Logistic regression is one of the most used algorithms in banking sectors as we can set various threshold values to expect the probabilities of a person eligible for loan or not. Also, they play a huge role in analysing credit and risk of fraudulent activities in the industry.

**Example of Logistic Regression in Python**

Now let us take a case study in Python. We will be taking data from social network ads which tell us whether a person will purchase the ad or not based on the features such as age and salary.

First, we will import all the libraries:

```
import numpy as np
import matplotlib.pyplot as plt
import pandas as pd
```

Now we will import the dataset and select only age and salary as the features

```
dataset = pd.read_csv('Social_Network_Ads.csv')
dataset.head()
```

```
X = dataset.iloc[:, [2, 3]].values
y = dataset.iloc[:, 4].values
```

Now we will perform splitting for training and testing. We will take 75% of the data for training, and test on the remaining data

```
from sklearn.model_selection import train_test_split
X_train, X_test, y_train, y_test = train_test_split(X, y, test_size = 0.25, random_state = 0)
```

Next, we scale the features to avoid variation and let the features follow a normal distribution

```
from sklearn.preprocessing import StandardScaler
sc = StandardScaler()
X_train = sc.fit_transform(X_train)
X_test = sc.transform(X_test)
```

The preprocessing part is over. It is time to fit the model

```
from sklearn.linear_model import LogisticRegression
classifier = LogisticRegression(random_state = 0)
classifier.fit(X_train, y_train)
```

We fitted the model on training data. We will predict the labels of test data.

`y_pred = classifier.predict(X_test)`

The prediction is over. Now we will evaluate the performance of our model.

```
From sklearn.metrics import confusion_matrix,classification_report
cm = confusion_matrix(y_test, y_pred)
```

`cl_report=classification_report(y_test,y_pred)`

Now we can see that our model performed really good based on precision and recall.

**Example of Logistic Regression in R **

We will perform the application in R and look into the performance as compared to Python

First, we will import the dataset

```
dataset = read.csv('Social_Network_Ads.csv')
We will select only Age and Salary
dataset = dataset [3:5]
```

Now we will encode the target variable as a factor

`dataset$Purchased = factor (dataset$Purchased, levels = c (0, 1))`

Next, we will split the data into training and testing.

```
# install.packages('caTools')
library(caTools)
set.seed(123)
split = sample.split(dataset$Purchased, SplitRatio = 0.75)
training_set = subset (dataset, split == TRUE)
test_set = subset (dataset, split == FALSE)
```

Then we will perform scaling only on the feature variables

```
training_set[-3] = scale(training_set[-3])
test_set[-3] = scale(test_set[-3])
```

After preprocessing is done, we will fit the model and get ready for prediction

```
# Fitting Logistic Regression to the Training set
classifier = glm(formula = Purchased ~ .,
family = binomial,
data = training_set)
```

The fitting is done.

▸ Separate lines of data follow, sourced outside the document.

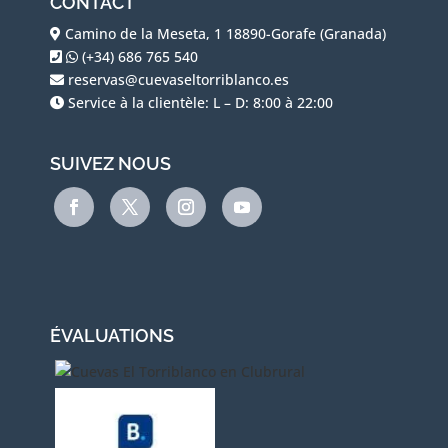
CONTACT
Camino de la Meseta, 1 18890-Gorafe (Granada)
(+34) 686 765 540
reservas@cuevaseltorriblanco.es
Service à la clientèle: L – D: 8:00 à 22:00
SUIVEZ NOUS
ÉVALUATIONS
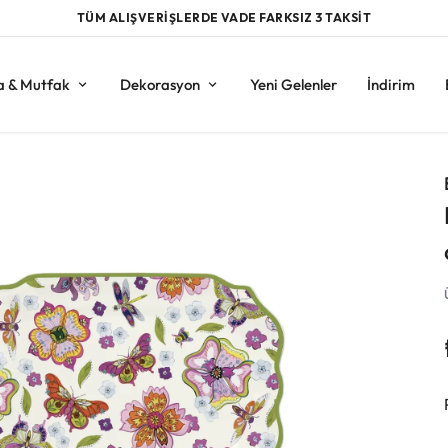
TÜM ALIŞVERİŞLERDE VADE FARKSIZ 3 TAKSİT
a & Mutfak
Dekorasyon
Yeni Gelenler
İndirim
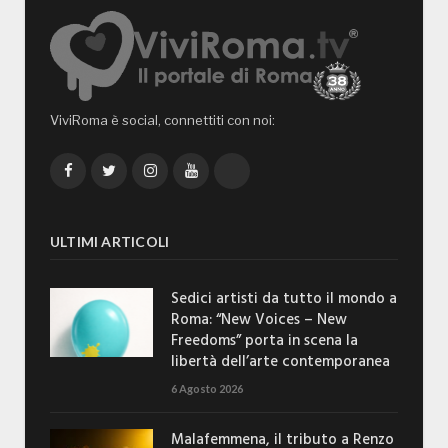
ViviRoma è social, connettiti con noi:
Facebook
Twitter
Instagram
YouTube
TikTok
ULTIMI ARTICOLI
Sedici artisti da tutto il mondo a
Roma: “New Voices – New
Freedoms” porta in scena la
libertà dell’arte contemporanea
6 Agosto 2026
Malafemmena, il tributo a Renzo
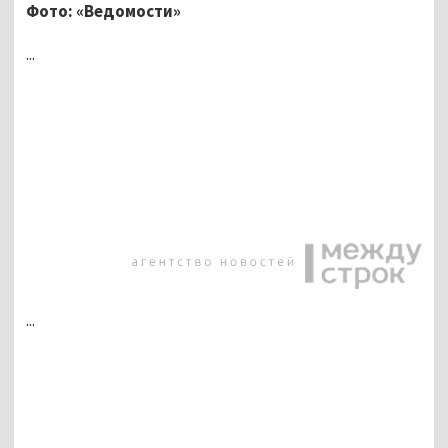
Фото: «Ведомости»
...
...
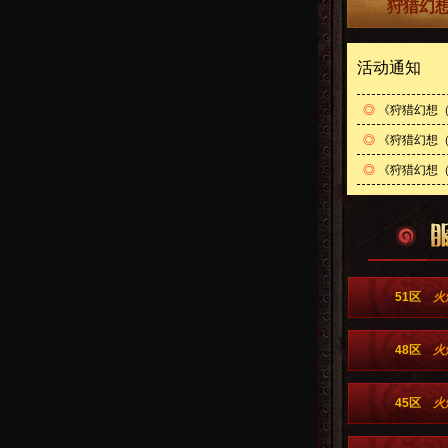
狩猎幻想
活动通知
◎
《狩猎幻想（
◎
《狩猎幻想（内
◎
《狩猎幻想（
51区
火
48区
火
45区
火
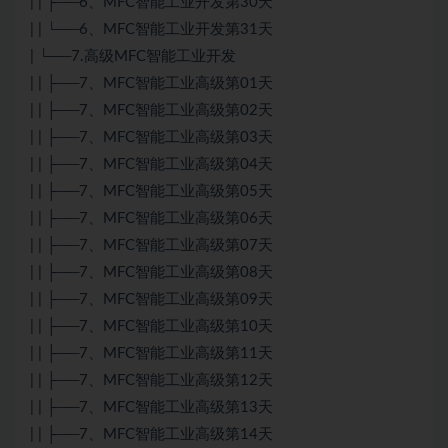
| | ├──6、MFC智能工业开发第30天
| | └──6、MFC智能工业开发第31天
| └──7.高级MFC智能工业开发
| | ├──7、MFC智能工业高级第01天
| | ├──7、MFC智能工业高级第02天
| | ├──7、MFC智能工业高级第03天
| | ├──7、MFC智能工业高级第04天
| | ├──7、MFC智能工业高级第05天
| | ├──7、MFC智能工业高级第06天
| | ├──7、MFC智能工业高级第07天
| | ├──7、MFC智能工业高级第08天
| | ├──7、MFC智能工业高级第09天
| | ├──7、MFC智能工业高级第10天
| | ├──7、MFC智能工业高级第11天
| | ├──7、MFC智能工业高级第12天
| | ├──7、MFC智能工业高级第13天
| | ├──7、MFC智能工业高级第14天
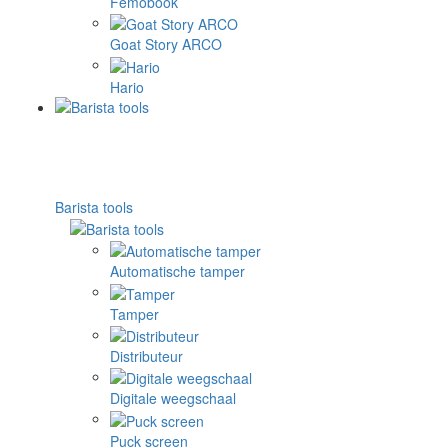
Femobook
Goat Story ARCO
Hario
Barista tools
Automatische tamper
Tamper
Distributeur
Digitale weegschaal
Puck screen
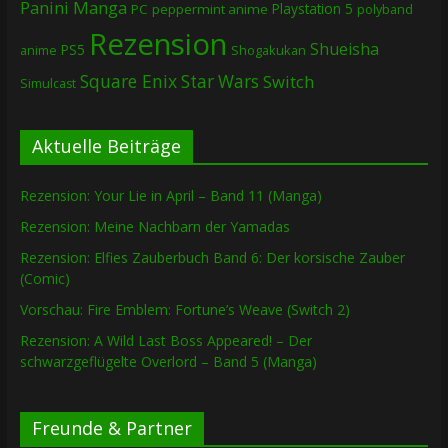
Panini Manga
Playstation 5
PC
peppermint anime
polyband
Rezension
Shueisha
PS5
Shogakukan
anime
Square Enix
Star Wars
Switch
Simulcast
Aktuelle Beiträge
Rezension: Your Lie in April – Band 11 (Manga)
Rezension: Meine Nachbarn der Yamadas
Rezension: Elfies Zauberbuch Band 6: Der korsische Zauber
(Comic)
Vorschau: Fire Emblem: Fortune’s Weave (Switch 2)
Rezension: A Wild Last Boss Appeared! – Der
schwarzgeflügelte Overlord – Band 5 (Manga)
Freunde & Partner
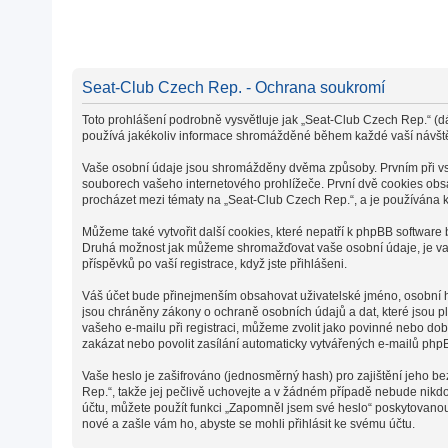
Seat-Club Czech Rep. - Ochrana soukromí
Toto prohlášení podrobně vysvětluje jak „Seat-Club Czech Rep.“ (dá
používá jakékoliv informace shromážděné během každé vaší návšt
Vaše osobní údaje jsou shromážděny dvěma způsoby. Prvním při vstu
souborech vašeho internetového prohlížeče. První dvě cookies obsah
procházet mezi tématy na „Seat-Club Czech Rep.“, a je používána k 
Můžeme také vytvořit další cookies, které nepatří k phpBB software
Druhá možnost jak můžeme shromažďovat vaše osobní údaje, je vaše
příspěvků po vaší registrace, když jste přihlášeni.
Váš účet bude přinejmenším obsahovat uživatelské jméno, osobní he
jsou chráněny zákony o ochraně osobních údajů a dat, které jsou p
vašeho e-mailu při registraci, můžeme zvolit jako povinné nebo do
zakázat nebo povolit zasílání automaticky vytvářených e-mailů php
Vaše heslo je zašifrováno (jednosměrný hash) pro zajištění jeho be
Rep.“, takže jej pečlivě uchovejte a v žádném případě nebude nikd
účtu, můžete použít funkci „Zapomněl jsem své heslo“ poskytovan
nové a zašle vám ho, abyste se mohli přihlásit ke svému účtu.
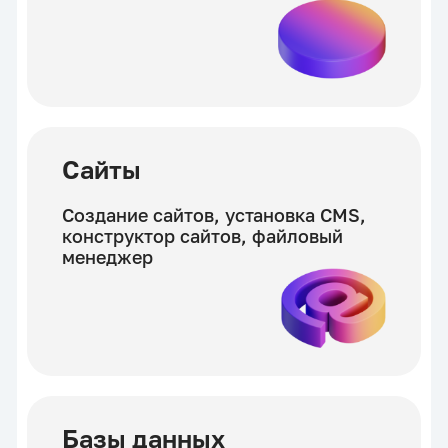
Cайты
Создание сайтов, установка CMS,
конструктор сайтов, файловый
менеджер
Базы данных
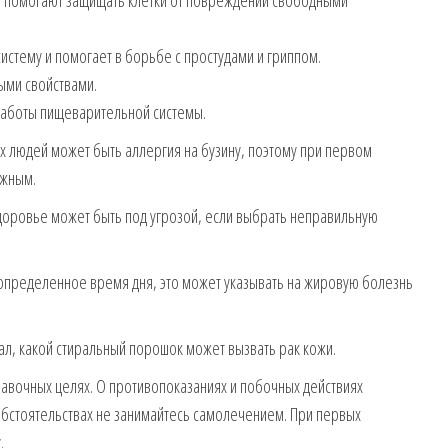
е помогают защищать клетки от повреждений свободными
истему и помогает в борьбе с простудами и гриппом.
ыми свойствами.
аботы пищеварительной системы.
х людей может быть аллергия на бузину, поэтому при первом
ожным.
здоровье может быть под угрозой, если выбрать неправильную
в определенное время дня, это может указывать на жировую болезнь
ал, какой стиральный порошок может вызвать рак кожи.
вочных целях. О противопоказаниях и побочных действиях
 обстоятельствах не занимайтесь самолечением. При первых
.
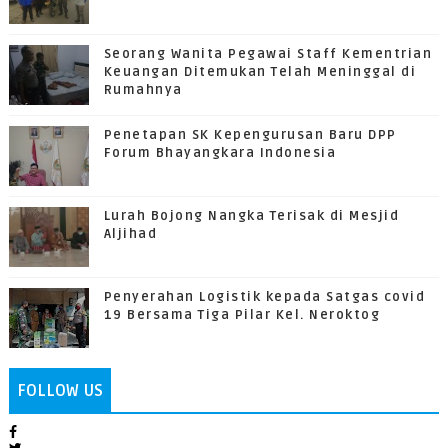
Seorang Wanita Pegawai Staff Kementrian
Keuangan Ditemukan Telah Meninggal di
Rumahnya
Penetapan SK Kepengurusan Baru DPP
Forum Bhayangkara Indonesia
Lurah Bojong Nangka Terisak di Mesjid
Aljihad
Penyerahan Logistik kepada Satgas covid
19 Bersama Tiga Pilar Kel. Neroktog
FOLLOW US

Now we predict the values by keeping the threshold as 0.5. It means that the probability above 0.5 is counted as 1 and the rest as 0.

```
prob_pred = predict (classifier, type = 'response', newdata = test_set[-3])
y_pred = ifelse (prob_pred > 0.5, 1, 0)
```

Now we will evaluate our model based on the confusion matrix and make a comparison with Python.

`cm = table (test_set[, 3], y_pred > 0.5)`

As we see the rate of misclassification is much higher in R than in Python. But we can only challenge it when the data splitting will be the same in both cases.

**Conclusion**

Logistic Regression works fine only when the target variable is discrete in nature. They do not have the flexibility to act as regression analysis. Also, they have less chance of overfitting but in data having a higher dimension, logistic can overfit. For such cases, there are regularising techniques called L1 and L2 which shrink the coefficients of the algorithm to avoid overfitting. Logistic regression can also work fine with the discretised data as they do not follow a decision-based approach.